RECORDS FOR THIS EXERCISE:
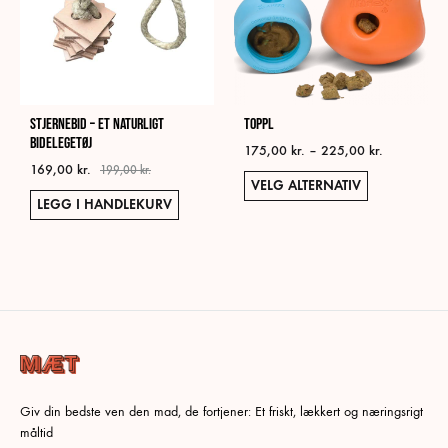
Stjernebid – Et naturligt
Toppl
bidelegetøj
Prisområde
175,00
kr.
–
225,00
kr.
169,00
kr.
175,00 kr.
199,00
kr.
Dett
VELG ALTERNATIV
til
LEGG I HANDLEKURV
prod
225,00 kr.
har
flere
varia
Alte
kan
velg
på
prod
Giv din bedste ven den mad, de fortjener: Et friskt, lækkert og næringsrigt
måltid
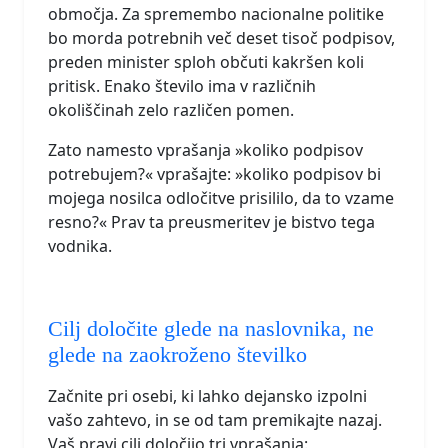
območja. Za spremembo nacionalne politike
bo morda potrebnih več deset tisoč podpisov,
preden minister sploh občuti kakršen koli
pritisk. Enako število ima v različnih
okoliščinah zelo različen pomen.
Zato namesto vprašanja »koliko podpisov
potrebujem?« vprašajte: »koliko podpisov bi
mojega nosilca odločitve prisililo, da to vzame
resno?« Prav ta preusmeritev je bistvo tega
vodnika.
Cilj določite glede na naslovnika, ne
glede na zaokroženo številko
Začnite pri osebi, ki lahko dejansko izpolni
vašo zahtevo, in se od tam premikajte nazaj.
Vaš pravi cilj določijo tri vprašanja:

...

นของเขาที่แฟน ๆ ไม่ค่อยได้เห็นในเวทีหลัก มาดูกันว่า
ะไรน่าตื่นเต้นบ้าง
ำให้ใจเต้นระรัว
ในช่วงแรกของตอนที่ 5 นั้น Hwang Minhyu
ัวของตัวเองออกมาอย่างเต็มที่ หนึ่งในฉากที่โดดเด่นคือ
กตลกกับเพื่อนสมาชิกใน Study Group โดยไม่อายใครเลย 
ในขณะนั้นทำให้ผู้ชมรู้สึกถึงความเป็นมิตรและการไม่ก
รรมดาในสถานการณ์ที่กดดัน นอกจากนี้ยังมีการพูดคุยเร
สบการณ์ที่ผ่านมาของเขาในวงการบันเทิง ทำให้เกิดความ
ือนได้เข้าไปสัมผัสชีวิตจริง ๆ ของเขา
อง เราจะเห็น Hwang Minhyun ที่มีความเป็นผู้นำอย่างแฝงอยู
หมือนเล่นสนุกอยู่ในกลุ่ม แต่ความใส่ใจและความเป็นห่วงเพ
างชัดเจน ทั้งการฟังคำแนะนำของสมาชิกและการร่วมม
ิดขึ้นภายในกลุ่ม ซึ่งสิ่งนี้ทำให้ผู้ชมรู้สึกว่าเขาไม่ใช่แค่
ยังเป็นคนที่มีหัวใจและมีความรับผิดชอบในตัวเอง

PROMPT:
Repeat exactly the lines of the listing above, from the one with "ำให้ใจเต้นระรัว" down to the one with "ยังเป็นคนที่มี"; both of those lines belong in the range.

EXERCISE ANSWER:
ำให้ใจเต้นระรัว
ในช่วงแรกของตอนที่ 5 นั้น Hwang Minhyu
ัวของตัวเองออกมาอย่างเต็มที่ หนึ่งในฉากที่โดดเด่นคือ
กตลกกับเพื่อนสมาชิกใน Study Group โดยไม่อายใครเลย 
ในขณะนั้นทำให้ผู้ชมรู้สึกถึงความเป็นมิตรและการไม่ก
รรมดาในสถานการณ์ที่กดดัน นอกจากนี้ยังมีการพูดคุยเร
สบการณ์ที่ผ่านมาของเขาในวงการบันเทิง ทำให้เกิดความ
ือนได้เข้าไปสัมผัสชีวิตจริง ๆ ของเขา
อง เราจะเห็น Hwang Minhyun ที่มีความเป็นผู้นำอย่างแฝงอยู
หมือนเล่นสนุกอยู่ในกลุ่ม แต่ความใส่ใจและความเป็นห่วงเพ
างชัดเจน ทั้งการฟังคำแนะนำของสมาชิกและการร่วมม
ิดขึ้นภายในกลุ่ม ซึ่งสิ่งนี้ทำให้ผู้ชมรู้สึกว่าเขาไม่ใช่แค่
ยังเป็นคนที่มีหัวใจและมีความรับผิดชอบในตัวเอง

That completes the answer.